WORK ITEM: Please reproduce the data below exactly, from the first line to the last.

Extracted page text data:
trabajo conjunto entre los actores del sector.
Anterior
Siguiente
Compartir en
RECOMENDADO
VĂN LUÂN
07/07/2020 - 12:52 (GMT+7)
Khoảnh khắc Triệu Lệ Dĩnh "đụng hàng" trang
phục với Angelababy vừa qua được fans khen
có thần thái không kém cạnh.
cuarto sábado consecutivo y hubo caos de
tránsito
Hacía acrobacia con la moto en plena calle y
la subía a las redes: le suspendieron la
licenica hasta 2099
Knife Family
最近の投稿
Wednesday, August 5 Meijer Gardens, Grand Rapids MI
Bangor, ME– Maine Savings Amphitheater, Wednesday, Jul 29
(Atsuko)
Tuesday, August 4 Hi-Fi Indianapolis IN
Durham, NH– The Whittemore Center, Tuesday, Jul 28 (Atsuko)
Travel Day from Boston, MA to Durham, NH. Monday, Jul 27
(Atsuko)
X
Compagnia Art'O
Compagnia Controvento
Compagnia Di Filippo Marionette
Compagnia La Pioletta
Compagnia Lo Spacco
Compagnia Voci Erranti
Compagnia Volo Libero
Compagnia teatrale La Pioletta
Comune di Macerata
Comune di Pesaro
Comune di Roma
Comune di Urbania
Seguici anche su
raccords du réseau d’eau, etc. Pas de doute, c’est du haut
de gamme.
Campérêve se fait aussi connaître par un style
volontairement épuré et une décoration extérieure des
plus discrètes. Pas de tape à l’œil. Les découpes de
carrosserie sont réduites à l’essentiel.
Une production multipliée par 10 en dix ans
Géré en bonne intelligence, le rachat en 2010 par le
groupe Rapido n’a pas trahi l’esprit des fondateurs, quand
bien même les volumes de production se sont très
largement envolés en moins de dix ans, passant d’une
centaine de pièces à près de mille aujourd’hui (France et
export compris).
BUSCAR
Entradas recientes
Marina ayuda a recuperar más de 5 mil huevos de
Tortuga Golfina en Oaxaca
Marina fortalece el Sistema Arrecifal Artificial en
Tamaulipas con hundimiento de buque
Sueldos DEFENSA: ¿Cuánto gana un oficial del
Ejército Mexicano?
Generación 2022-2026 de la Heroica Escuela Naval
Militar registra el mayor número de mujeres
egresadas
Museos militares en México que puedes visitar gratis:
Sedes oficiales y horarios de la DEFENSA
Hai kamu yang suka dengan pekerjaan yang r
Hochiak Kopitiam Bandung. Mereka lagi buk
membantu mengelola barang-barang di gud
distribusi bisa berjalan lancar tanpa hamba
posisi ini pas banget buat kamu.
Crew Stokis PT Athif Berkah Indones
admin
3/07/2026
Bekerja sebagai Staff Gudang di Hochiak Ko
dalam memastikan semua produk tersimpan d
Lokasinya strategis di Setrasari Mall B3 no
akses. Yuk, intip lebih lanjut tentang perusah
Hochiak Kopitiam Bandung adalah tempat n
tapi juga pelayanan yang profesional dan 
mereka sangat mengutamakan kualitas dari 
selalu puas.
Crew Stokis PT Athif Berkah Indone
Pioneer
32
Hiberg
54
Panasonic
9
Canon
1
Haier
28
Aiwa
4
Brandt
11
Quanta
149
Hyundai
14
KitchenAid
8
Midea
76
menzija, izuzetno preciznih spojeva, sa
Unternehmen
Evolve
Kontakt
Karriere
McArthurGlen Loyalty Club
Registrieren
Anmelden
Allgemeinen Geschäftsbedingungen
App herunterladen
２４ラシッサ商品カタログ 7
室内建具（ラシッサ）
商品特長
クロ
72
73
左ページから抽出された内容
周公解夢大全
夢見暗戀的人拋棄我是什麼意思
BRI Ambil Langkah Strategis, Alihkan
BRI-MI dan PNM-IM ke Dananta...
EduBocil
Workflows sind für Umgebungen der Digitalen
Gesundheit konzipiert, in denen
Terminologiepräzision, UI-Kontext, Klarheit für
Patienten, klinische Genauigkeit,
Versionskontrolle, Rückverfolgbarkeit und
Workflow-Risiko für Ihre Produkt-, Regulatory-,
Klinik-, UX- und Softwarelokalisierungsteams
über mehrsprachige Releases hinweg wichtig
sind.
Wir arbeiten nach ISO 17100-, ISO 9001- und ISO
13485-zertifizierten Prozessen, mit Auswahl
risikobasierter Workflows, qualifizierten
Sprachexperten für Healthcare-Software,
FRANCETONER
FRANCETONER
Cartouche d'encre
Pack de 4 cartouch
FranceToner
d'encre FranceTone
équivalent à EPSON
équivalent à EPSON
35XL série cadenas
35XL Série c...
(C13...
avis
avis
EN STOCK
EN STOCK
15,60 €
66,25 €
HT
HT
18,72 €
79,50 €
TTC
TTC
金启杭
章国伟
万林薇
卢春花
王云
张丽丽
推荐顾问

TASK ANSWER:
trabajo conjunto entre los actores del sector.
Anterior
Siguiente
Compartir en
RECOMENDADO
VĂN LUÂN
07/07/2020 - 12:52 (GMT+7)
Khoảnh khắc Triệu Lệ Dĩnh "đụng hàng" trang
phục với Angelababy vừa qua được fans khen
có thần thái không kém cạnh.
cuarto sábado consecutivo y hubo caos de
tránsito
Hacía acrobacia con la moto en plena calle y
la subía a las redes: le suspendieron la
licenica hasta 2099
Knife Family
最近の投稿
Wednesday, August 5 Meijer Gardens, Grand Rapids MI
Bangor, ME– Maine Savings Amphitheater, Wednesday, Jul 29
(Atsuko)
Tuesday, August 4 Hi-Fi Indianapolis IN
Durham, NH– The Whittemore Center, Tuesday, Jul 28 (Atsuko)
Travel Day from Boston, MA to Durham, NH. Monday, Jul 27
(Atsuko)
X
Compagnia Art'O
Compagnia Controvento
Compagnia Di Filippo Marionette
Compagnia La Pioletta
Compagnia Lo Spacco
Compagnia Voci Erranti
Compagnia Volo Libero
Compagnia teatrale La Pioletta
Comune di Macerata
Comune di Pesaro
Comune di Roma
Comune di Urbania
Seguici anche su
raccords du réseau d’eau, etc. Pas de doute, c’est du haut
de gamme.
Campérêve se fait aussi connaître par un style
volontairement épuré et une décoration extérieure des
plus discrètes. Pas de tape à l’œil. Les découpes de
carrosserie sont réduites à l’essentiel.
Une production multipliée par 10 en dix ans
Géré en bonne intelligence, le rachat en 2010 par le
groupe Rapido n’a pas trahi l’esprit des fondateurs, quand
bien même les volumes de production se sont très
largement envolés en moins de dix ans, passant d’une
centaine de pièces à près de mille aujourd’hui (France et
export compris).
BUSCAR
Entradas recientes
Marina ayuda a recuperar más de 5 mil huevos de
Tortuga Golfina en Oaxaca
Marina fortalece el Sistema Arrecifal Artificial en
Tamaulipas con hundimiento de buque
Sueldos DEFENSA: ¿Cuánto gana un oficial del
Ejército Mexicano?
Generación 2022-2026 de la Heroica Escuela Naval
Militar registra el mayor número de mujeres
egresadas
Museos militares en México que puedes visitar gratis:
Sedes oficiales y horarios de la DEFENSA
Hai kamu yang suka dengan pekerjaan yang r
Hochiak Kopitiam Bandung. Mereka lagi buk
membantu mengelola barang-barang di gud
distribusi bisa berjalan lancar tanpa hamba
posisi ini pas banget buat kamu.
Crew Stokis PT Athif Berkah Indones
admin
3/07/2026
Bekerja sebagai Staff Gudang di Hochiak Ko
dalam memastikan semua produk tersimpan d
Lokasinya strategis di Setrasari Mall B3 no
akses. Yuk, intip lebih lanjut tentang perusah
Hochiak Kopitiam Bandung adalah tempat n
tapi juga pelayanan yang profesional dan 
mereka sangat mengutamakan kualitas dari 
selalu puas.
Crew Stokis PT Athif Berkah Indone
Pioneer
32
Hiberg
54
Panasonic
9
Canon
1
Haier
28
Aiwa
4
Brandt
11
Quanta
149
Hyundai
14
KitchenAid
8
Midea
76
menzija, izuzetno preciznih spojeva, sa
Unternehmen
Evolve
Kontakt
Karriere
McArthurGlen Loyalty Club
Registrieren
Anmelden
Allgemeinen Geschäftsbedingungen
App herunterladen
２４ラシッサ商品カタログ 7
室内建具（ラシッサ）
商品特長
クロ
72
73
左ページから抽出された内容
周公解夢大全
夢見暗戀的人拋棄我是什麼意思
BRI Ambil Langkah Strategis, Alihkan
BRI-MI dan PNM-IM ke Dananta...
EduBocil
Workflows sind für Umgebungen der Digitalen
Gesundheit konzipiert, in denen
Terminologiepräzision, UI-Kontext, Klarheit für
Patienten, klinische Genauigkeit,
Versionskontrolle, Rückverfolgbarkeit und
Workflow-Risiko für Ihre Produkt-, Regulatory-,
Klinik-, UX- und Softwarelokalisierungsteams
über mehrsprachige Releases hinweg wichtig
sind.
Wir arbeiten nach ISO 17100-, ISO 9001- und ISO
13485-zertifizierten Prozessen, mit Auswahl
risikobasierter Workflows, qualifizierten
Sprachexperten für Healthcare-Software,
FRANCETONER
FRANCETONER
Cartouche d'encre
Pack de 4 cartouch
FranceToner
d'encre FranceTone
équivalent à EPSON
équivalent à EPSON
35XL série cadenas
35XL Série c...
(C13...
avis
avis
EN STOCK
EN STOCK
15,60 €
66,25 €
HT
HT
18,72 €
79,50 €
TTC
TTC
金启杭
章国伟
万林薇
卢春花
王云
张丽丽
推荐顾问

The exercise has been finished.